Learning to be more embodied shifts our presence in relationships, too. As we bring more awareness to our bodies, we notice more how we feel and what we need. This also makes us more attentive to others' feelings and needs. And as we respond more to our bodies’ needs, we become more comfortable and at ease in the world.
The mind has a central place in our cultivation of presence, as well. Simply through focus and intention, our mind can connect with our body. When body and mind work together, they become greater than the sum of their parts.
When we are mindful of the body, we also notice when we check out or dissociate around others. We learn what it feels like to cultivate presence and bring more awareness to our interactions. From this harmony of mind and body, our authenticity begins to emerge. We are naturally powerful when we connect to the world from a state of embodied and aligned presence.
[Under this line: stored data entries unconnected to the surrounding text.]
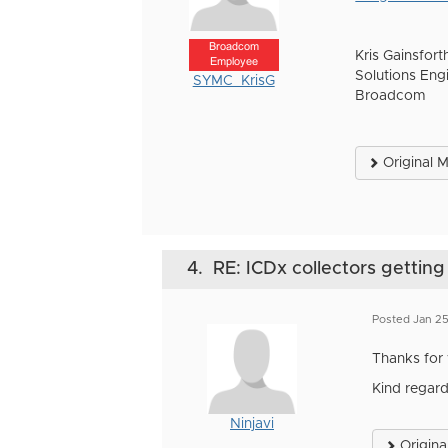
Broadcom
Kris Gainsfort
Employee
Solutions Eng
SYMC_KrisG
Broadcom
Original 
4.
RE: ICDx collectors getting
Posted Jan 25
Thanks for 
Kind regard
Ninjavi
Origina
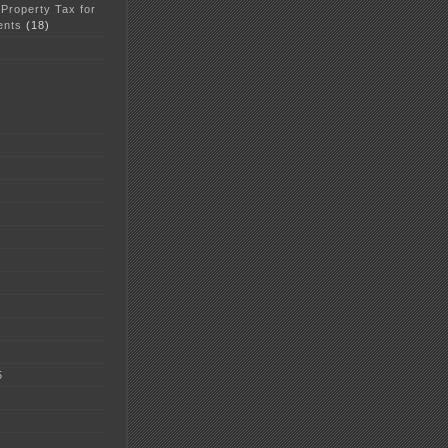
 Property Tax for
ents
(18)
5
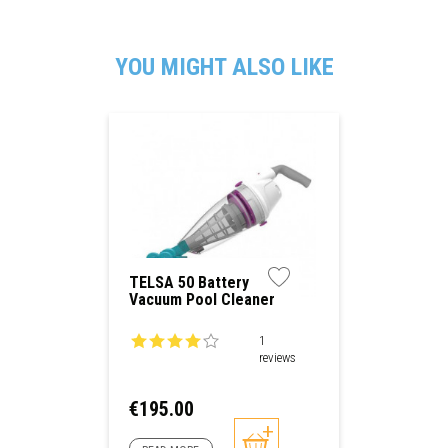
YOU MIGHT ALSO LIKE
TELSA 50 Battery
Vacuum Pool Cleaner
1
reviews
Price
€195.00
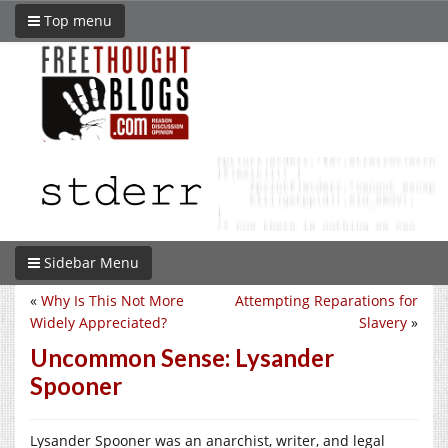
Top menu
Sidebar Menu
«
Why Is This Not More
Attempting Reparations for
Widely Appreciated?
Slavery
»
Uncommon Sense: Lysander
Spooner
Lysander Spooner was an anarchist, writer, and legal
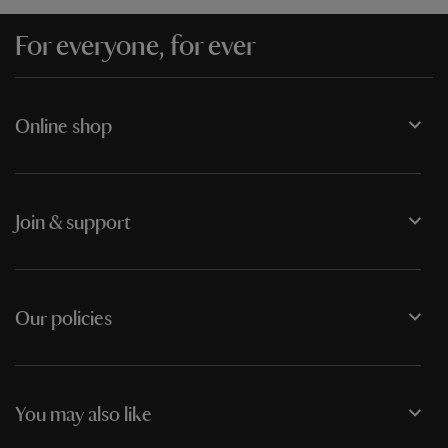
For everyone, for ever
Online shop
Join & support
Our policies
You may also like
Moving from perfectionism into presence requires that we recognize and honor our emotional needs. Being willing to be present with our emotions requires courage to accept what we find, without trying to change or fix it. Far too often, we shame our emotions or make them wrong. Being present with our authentic, embodied emotions means meeting them without judgement.
Emotions are full spectrum. Experiencing their breadth allows us to access the fullness of our humanity. We don’t only have "nice" or "good" feelings. It's natural and healthy to also experience emotions we think of as bad or wrong. Practicing presence teaches us to navigate emotional intensity without blasting our emotions onto others or distorting our self-expression in the world.
Presence is Worth the Risk
Presence, as a practice, creates opportunities for our authentic needs and desires to emerge. No minimizing. No hiding. Our dreams and goals arise from our experience of embodied authenticity.
If we don't learn how to let go of “getting it right” and cultivate presence, we get lost in perfectionism, becoming so painfully hard on ourselves that we stand in the way of our thriving. We feel stifled and trapped in inauthentic relationships that don't meet our needs or that trample our boundaries.
There is no "right way" to be ourselves or to be in relationships.
When we learn to be present, we make ourselves available to be seen and loved for who we are. Love is messy. It's not about "getting it right." But being seen and loved for who we are is what life is all about
May you experience the messiness and joy of presence. And may it lead you to the fullest, most authentic expression of you. Because we need you. The world needs you. Just as you are.